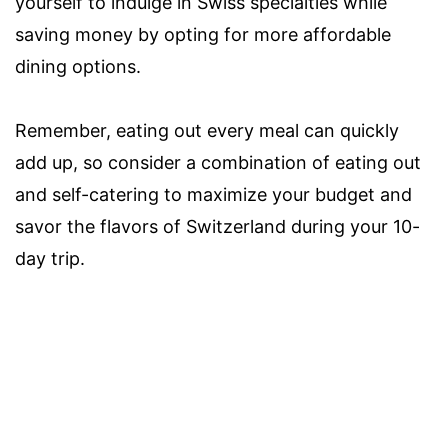
yourself to indulge in Swiss specialties while
saving money by opting for more affordable
dining options.
Remember, eating out every meal can quickly
add up, so consider a combination of eating out
and self-catering to maximize your budget and
savor the flavors of Switzerland during your 10-
day trip.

+++++

Prompt
Give back every entry word for word, and drop the pictures as you go.

Result for this exercise
yourself to indulge in Swiss specialties while
saving money by opting for more affordable
dining options.
Remember, eating out every meal can quickly
add up, so consider a combination of eating out
and self-catering to maximize your budget and
savor the flavors of Switzerland during your 10-
day trip.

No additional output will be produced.